Assignment: Show every line of the data where the word "leczenia" can be found.
··· Source data
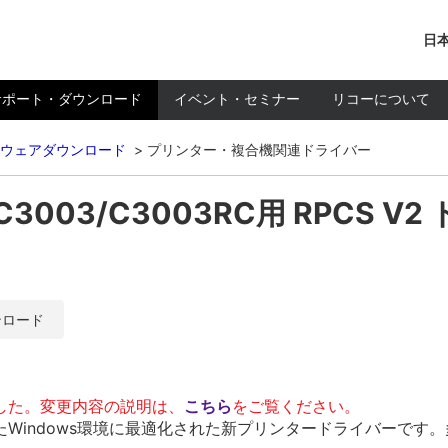
日本
サポート・ダウンロード
イベント・セミナー
リコーについて
ウェアダウンロード
プリンター・複合機関連ドライバー
/C3003/C3003RC用 RPCS V
ンロード
した。変更内容の説明は、
こちら
をご覧ください。
Windows環境に最適化された新プリンタードライバーです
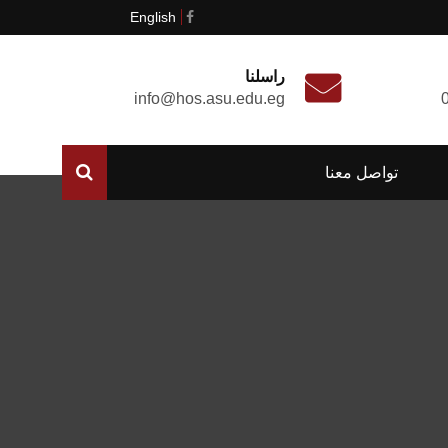
English
راسلنا
info@hos.asu.edu.eg
تواصل معنا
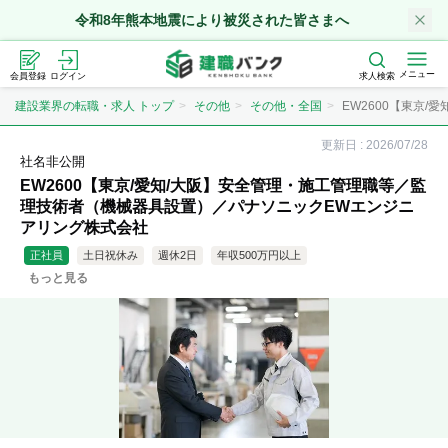
令和8年熊本地震により被災された皆さまへ
メニュー
会員登録
ログイン
求人検索
建設業界の転職・求人 トップ
その他
その他・全国
EW2600【東京/
更新日 :
2026/07/28
社名非公開
EW2600【東京/愛知/大阪】安全管理・施工管理職等／監
理技術者（機械器具設置）／パナソニックEWエンジニ
アリング株式会社
正社員
土日祝休み
週休2日
年収500万円以上
もっと見る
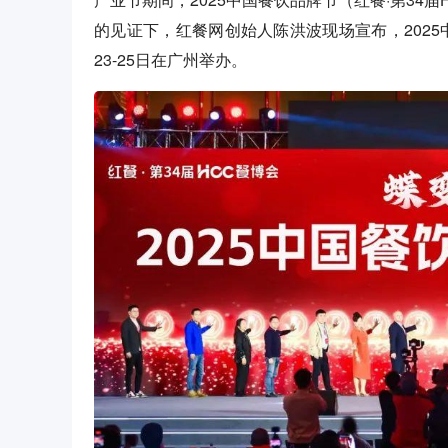
的见证下，红餐网创始人陈洪波现场宣布，2025中
23-25日在广州举办。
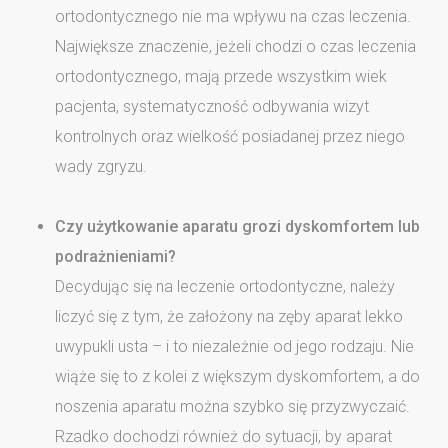
ortodontycznego nie ma wpływu na czas leczenia.
Największe znaczenie, jeżeli chodzi o czas leczenia
ortodontycznego, mają przede wszystkim wiek
pacjenta, systematyczność odbywania wizyt
kontrolnych oraz wielkość posiadanej przez niego
wady zgryzu.
Czy użytkowanie aparatu grozi dyskomfortem lub
podrażnieniami?
Decydując się na leczenie ortodontyczne, należy
liczyć się z tym, że założony na zęby aparat lekko
uwypukli usta – i to niezależnie od jego rodzaju. Nie
wiąże się to z kolei z większym dyskomfortem, a do
noszenia aparatu można szybko się przyzwyczaić.
Rzadko dochodzi również do sytuacji, by aparat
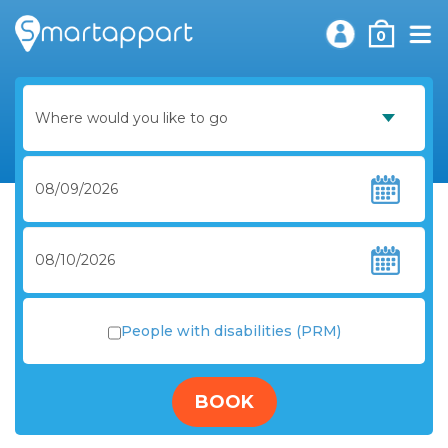
0
People with disabilities (PRM)
BOOK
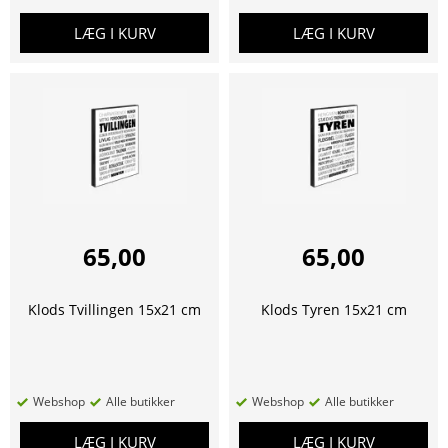
LÆG I KURV
LÆG I KURV
65,00
65,00
Klods Tvillingen 15x21 cm
Klods Tyren 15x21 cm
Webshop
Alle butikker
Webshop
Alle butikker
LÆG I KURV
LÆG I KURV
······
Answer below:
ortodontycznego nie ma wpływu na czas leczenia.
Największe znaczenie, jeżeli chodzi o czas leczenia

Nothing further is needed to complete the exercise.